Internal Combustion Engine Modeling (ME7440)
This graduate course develops competence in the thermo-fluid modeling and simulation of Internal Combustion Engines, and is oriented to students and practicing engineers with interest in developing their own models or utilizing commercial simulation tools for conducting virtual engine design, performance analysis, optimization and control.
The course focuses on physics-based engine simulation for performance analysis and optimization, covering the theory, governing equations and related methods of implementation to predict the behavior of the most important engine systems and processes. In addition, the course provides practical experience with various modeling methods (mean-value, crank-angle resolved, gasdynamic models). During this course, the students will progressively build a crank-angle resolved model of a single cylinder IC engine (in Simulink), and learn to use a commercial simulation software (GT-Power).
Undergraduate background in internal combustion engine fundamentals and working knowledge of Matlab and Simulink is required.
Upon completion of this course, participants will be able to:
- Understand the physical principles and governing equations describing the thermodynamics and gas dynamics of internal combustion engines;
- Develop a complete crank-angle resolved model (Matlab/Simulink) of engine air path, combustion, heat transfer and torque output, and utilize such model to perform simulation, analysis and optimization;
- Understand in depth the mathematical framework and key assumptions/limitations of one-dimensional gasdynamic models;
- Develop competence in the use of commercial simulation tools (GT-Power) to conduct performance analysis, optimization and control of IC engines.
Marcello Canova is associate professor of Mechanical and Aerospace Engineering at The Ohio State University, and associate director for Graduate and Continuing Education at the Center for Automotive Research. His research focuses on the optimization and control of propulsion systems, including internal combustion engines, hybrid-electric drivetrains, energy storage systems and thermal management.

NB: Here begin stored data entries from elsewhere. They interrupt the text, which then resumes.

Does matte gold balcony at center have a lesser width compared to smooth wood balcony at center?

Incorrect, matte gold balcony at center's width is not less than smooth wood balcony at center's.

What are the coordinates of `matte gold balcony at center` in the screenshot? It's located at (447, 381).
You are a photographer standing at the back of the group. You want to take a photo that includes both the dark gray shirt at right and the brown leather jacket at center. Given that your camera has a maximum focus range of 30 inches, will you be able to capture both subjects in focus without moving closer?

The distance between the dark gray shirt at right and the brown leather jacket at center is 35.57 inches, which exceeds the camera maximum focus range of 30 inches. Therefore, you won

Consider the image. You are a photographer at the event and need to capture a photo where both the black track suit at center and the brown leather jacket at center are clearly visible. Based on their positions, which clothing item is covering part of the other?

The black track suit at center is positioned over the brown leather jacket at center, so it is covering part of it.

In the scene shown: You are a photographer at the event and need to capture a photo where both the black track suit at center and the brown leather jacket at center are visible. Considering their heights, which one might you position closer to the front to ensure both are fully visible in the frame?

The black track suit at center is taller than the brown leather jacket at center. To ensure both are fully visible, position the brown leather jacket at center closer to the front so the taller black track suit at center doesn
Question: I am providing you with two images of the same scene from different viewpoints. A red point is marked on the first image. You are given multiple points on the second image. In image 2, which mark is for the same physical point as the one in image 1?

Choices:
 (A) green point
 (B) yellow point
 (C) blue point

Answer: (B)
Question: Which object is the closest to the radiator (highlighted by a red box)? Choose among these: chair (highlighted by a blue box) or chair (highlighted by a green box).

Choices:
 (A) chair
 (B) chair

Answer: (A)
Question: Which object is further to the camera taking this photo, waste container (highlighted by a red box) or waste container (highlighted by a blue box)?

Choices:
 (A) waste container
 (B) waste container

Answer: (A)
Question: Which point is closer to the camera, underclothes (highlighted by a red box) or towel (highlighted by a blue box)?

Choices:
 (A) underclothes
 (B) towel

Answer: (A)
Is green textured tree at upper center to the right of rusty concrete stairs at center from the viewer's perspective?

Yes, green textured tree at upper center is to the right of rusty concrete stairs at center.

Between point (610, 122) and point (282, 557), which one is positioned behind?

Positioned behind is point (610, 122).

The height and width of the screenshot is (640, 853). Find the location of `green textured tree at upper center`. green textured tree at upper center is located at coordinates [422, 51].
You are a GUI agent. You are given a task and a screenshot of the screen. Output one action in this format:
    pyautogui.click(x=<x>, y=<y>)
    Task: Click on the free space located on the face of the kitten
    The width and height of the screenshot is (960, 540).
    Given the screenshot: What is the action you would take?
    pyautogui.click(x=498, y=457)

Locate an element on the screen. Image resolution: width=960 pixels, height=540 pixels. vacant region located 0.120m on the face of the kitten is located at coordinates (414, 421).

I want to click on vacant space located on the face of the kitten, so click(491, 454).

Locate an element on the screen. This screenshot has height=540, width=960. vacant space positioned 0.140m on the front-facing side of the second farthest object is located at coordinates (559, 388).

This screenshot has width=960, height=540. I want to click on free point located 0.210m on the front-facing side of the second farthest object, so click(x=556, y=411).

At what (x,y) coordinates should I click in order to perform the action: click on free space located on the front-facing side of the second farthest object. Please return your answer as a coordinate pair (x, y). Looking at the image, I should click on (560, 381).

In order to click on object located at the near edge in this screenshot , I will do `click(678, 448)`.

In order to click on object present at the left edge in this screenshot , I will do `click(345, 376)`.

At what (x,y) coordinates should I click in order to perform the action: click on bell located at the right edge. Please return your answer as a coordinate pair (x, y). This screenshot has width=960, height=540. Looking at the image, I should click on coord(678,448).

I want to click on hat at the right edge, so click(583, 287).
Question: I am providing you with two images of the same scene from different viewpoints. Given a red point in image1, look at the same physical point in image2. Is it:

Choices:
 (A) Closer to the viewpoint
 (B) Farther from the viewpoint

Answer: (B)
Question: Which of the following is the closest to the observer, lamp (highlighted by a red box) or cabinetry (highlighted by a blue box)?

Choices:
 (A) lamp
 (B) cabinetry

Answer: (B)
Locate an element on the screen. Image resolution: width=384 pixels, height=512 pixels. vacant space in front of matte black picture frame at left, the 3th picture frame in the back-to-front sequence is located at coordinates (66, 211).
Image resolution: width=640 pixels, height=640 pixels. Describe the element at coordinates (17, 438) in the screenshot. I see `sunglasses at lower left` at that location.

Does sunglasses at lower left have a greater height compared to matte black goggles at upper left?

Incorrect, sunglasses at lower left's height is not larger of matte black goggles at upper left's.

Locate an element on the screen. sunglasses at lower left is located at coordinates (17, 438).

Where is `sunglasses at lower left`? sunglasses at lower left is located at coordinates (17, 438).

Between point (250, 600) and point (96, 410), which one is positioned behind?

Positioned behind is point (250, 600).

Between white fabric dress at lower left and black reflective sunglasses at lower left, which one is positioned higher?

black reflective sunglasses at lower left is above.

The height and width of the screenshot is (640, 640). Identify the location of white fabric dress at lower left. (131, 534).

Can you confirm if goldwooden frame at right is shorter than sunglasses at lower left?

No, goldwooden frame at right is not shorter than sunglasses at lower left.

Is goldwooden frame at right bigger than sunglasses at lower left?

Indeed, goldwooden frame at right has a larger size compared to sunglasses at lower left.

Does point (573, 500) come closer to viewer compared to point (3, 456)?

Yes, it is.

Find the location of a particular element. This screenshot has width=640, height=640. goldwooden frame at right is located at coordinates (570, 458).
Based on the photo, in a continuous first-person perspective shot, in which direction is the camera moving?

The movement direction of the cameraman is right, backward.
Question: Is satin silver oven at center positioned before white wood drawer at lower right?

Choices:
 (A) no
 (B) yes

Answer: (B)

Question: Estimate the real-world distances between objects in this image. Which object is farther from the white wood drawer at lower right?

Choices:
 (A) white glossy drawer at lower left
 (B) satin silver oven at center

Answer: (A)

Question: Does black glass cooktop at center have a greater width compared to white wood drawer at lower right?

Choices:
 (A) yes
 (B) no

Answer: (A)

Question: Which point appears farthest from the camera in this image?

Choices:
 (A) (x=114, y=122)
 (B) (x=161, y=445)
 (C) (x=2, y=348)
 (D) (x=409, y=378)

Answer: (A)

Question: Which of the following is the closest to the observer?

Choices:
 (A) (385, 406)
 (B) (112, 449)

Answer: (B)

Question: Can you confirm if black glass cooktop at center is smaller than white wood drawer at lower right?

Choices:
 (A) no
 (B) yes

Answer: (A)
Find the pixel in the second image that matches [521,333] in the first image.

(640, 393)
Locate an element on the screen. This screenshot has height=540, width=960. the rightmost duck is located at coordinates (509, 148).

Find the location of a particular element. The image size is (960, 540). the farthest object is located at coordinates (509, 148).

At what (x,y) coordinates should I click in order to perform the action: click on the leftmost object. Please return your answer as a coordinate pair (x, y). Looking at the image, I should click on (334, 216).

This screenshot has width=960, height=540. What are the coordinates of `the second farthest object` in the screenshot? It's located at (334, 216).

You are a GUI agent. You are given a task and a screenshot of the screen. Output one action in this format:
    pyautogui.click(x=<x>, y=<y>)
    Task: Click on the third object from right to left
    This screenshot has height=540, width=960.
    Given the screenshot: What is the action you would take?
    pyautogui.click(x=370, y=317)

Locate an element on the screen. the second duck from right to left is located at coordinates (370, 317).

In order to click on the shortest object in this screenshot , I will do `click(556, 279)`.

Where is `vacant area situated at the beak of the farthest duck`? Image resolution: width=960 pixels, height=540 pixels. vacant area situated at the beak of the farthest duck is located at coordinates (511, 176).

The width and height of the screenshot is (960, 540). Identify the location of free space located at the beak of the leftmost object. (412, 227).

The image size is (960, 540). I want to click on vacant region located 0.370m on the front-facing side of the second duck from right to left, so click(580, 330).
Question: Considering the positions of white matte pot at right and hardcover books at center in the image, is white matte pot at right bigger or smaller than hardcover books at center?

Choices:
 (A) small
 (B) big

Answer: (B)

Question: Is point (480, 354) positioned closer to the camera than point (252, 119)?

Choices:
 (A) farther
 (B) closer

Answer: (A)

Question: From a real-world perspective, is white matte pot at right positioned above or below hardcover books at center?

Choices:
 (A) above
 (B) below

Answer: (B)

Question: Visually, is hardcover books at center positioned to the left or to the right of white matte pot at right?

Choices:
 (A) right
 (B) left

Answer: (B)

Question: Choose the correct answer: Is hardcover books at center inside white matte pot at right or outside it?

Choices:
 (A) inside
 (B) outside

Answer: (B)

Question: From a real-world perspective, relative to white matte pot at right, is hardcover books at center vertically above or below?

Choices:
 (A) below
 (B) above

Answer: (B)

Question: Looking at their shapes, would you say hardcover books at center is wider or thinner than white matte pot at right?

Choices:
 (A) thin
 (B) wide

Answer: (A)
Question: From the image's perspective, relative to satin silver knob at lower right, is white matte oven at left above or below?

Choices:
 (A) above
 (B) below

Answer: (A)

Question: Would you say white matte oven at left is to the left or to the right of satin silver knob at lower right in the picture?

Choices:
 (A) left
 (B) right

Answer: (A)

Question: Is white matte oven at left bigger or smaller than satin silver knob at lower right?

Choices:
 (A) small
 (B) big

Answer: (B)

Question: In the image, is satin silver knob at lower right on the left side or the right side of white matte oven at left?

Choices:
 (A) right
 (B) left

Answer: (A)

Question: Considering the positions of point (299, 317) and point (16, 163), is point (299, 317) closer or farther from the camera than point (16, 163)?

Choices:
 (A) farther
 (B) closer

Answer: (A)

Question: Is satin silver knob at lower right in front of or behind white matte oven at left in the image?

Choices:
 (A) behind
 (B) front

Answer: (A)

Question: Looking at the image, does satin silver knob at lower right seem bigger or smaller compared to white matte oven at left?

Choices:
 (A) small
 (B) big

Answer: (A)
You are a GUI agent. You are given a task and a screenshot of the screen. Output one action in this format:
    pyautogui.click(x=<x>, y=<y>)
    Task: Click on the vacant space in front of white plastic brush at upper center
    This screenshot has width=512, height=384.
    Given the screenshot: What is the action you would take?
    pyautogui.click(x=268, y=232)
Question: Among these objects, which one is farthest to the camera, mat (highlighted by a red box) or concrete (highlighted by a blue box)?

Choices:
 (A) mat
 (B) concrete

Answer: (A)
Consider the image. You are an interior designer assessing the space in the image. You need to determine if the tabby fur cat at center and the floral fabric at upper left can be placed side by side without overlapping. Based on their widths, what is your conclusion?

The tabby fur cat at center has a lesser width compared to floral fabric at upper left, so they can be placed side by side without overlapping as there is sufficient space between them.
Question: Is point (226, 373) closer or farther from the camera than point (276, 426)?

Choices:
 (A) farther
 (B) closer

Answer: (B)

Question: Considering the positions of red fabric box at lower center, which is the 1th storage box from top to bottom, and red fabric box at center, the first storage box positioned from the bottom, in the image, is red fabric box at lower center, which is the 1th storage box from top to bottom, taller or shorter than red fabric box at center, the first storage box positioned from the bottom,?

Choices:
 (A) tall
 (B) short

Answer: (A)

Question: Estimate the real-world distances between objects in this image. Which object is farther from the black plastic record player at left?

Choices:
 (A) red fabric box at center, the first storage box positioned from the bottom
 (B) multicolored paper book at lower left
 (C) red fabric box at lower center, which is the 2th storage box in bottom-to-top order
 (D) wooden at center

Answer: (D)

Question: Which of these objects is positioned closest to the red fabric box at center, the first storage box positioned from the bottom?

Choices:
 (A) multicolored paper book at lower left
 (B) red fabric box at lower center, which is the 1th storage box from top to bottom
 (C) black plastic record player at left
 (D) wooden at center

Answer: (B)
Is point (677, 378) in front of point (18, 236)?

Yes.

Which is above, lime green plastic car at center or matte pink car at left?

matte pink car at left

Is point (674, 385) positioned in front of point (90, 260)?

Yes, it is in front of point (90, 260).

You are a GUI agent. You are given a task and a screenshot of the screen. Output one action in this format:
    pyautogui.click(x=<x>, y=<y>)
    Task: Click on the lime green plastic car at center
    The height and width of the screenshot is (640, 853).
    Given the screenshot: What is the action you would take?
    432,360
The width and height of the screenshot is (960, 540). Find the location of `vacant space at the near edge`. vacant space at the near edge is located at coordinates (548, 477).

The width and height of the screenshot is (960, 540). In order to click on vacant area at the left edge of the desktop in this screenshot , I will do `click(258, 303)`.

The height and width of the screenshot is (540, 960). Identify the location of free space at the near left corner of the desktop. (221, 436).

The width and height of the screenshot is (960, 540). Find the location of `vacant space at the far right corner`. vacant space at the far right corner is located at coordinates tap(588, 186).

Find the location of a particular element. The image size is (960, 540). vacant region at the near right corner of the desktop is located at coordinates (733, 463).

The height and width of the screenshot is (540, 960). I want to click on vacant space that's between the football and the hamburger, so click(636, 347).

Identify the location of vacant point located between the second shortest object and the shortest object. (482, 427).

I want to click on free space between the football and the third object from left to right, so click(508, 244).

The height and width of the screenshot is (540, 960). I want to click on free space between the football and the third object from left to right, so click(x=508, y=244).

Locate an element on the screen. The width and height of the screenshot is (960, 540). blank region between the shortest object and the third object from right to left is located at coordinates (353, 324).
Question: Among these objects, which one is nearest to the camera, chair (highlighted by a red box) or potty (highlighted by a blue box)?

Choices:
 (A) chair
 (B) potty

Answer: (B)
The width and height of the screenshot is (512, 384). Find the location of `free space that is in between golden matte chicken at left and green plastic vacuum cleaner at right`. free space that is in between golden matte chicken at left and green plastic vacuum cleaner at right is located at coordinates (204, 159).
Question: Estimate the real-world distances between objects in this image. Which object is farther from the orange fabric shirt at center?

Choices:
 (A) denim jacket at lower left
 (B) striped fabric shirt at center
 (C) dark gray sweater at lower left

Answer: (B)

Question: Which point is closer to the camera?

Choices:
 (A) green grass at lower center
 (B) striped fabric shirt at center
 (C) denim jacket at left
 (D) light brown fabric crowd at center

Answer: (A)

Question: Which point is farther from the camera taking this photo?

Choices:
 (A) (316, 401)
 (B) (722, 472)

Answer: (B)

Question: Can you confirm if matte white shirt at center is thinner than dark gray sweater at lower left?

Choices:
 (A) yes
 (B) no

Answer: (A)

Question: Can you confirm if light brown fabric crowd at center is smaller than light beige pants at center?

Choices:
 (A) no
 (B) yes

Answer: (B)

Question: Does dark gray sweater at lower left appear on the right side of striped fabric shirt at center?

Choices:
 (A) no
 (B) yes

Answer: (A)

Canova’s work in energy optimization of advanced powertrains has led to significant fuel economy benefits and has been implemented in production programs by major OEMs. In addition, he has published over 110 articles in refereed journals and conference proceedings and received, among others, the SAE Vincent Bendix Automotive Electronics Engineering Award (2009), the SAE Ralph E. Teetor Educational Award (2016), the NSF CAREER Award (2016), the Lumley Research Award (2016) and the Michael J. Moran Award for Excellence in Teaching (2017).